Children who may be alleged perpetrators should also be assessed to understand the impact of contextual issues on their safety and welfare. Interventions should focus on addressing these wider environmental factors, which are likely to be a threat to the safety and welfare of a number of different children who may or may not be known to local authority children's social care. Assessments of children in such cases should consider the individual needs and vulnerabilities of each child. They should look at the parental capacity to support the child, including helping the parents and carers to understand any risks and support them to keep children safe and assess potential risk to child.
The Children Act 1989 promotes the view that all children and their parents should be considered as individuals and that family structures, culture, religion, ethnic origins and other characteristics should be respected. Local authorities should ensure they support and promote fundamental British values, of democracy, the rule of law, individual liberty, and mutual respect and tolerance of those with different faiths and beliefs.
Interventions should focus on addressing the wider environmental factors, which are likely to be a threat to the safety and welfare of a number of different children who may or may not be known to local authority Children's Social Care. This may include working in partnership with regulatory services and licensed locations.

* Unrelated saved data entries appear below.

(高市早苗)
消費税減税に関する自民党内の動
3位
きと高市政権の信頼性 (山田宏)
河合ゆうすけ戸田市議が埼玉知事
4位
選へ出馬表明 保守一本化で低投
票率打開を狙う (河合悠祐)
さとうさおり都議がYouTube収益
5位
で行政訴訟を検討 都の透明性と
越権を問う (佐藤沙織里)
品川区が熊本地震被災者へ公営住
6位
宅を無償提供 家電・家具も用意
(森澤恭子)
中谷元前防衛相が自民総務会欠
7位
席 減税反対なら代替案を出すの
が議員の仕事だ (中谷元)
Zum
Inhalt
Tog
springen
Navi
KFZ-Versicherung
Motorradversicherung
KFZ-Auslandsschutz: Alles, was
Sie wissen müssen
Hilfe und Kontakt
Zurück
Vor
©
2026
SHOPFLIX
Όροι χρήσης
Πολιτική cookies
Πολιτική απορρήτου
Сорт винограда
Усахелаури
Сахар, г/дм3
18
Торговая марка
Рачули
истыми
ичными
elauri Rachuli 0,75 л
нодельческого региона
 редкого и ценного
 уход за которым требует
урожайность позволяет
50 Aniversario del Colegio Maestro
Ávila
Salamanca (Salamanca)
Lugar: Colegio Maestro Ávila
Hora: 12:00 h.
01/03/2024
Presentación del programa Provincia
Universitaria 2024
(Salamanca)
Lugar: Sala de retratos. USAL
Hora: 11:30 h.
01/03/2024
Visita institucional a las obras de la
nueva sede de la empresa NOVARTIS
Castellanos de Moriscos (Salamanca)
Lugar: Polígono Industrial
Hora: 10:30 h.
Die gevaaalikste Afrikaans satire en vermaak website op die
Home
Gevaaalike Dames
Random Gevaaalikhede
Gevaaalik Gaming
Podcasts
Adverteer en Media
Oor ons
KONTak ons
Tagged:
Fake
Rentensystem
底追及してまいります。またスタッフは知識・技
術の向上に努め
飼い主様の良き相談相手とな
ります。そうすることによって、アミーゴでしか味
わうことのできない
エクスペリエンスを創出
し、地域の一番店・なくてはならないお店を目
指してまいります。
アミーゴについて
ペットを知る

The development of a framework such as Contextual Safeguarding raises questions of roles and responsibilities and requires a revisiting of the 'capacity for safeguarding' as it impacts key agencies and wider communities. Schools for example will play a key role in the delivery of Contextual Safeguarding. In turn the relationship between agencies and organisations across the 3 sectors is likely to be affected when working to a Contextual Safeguarding brief.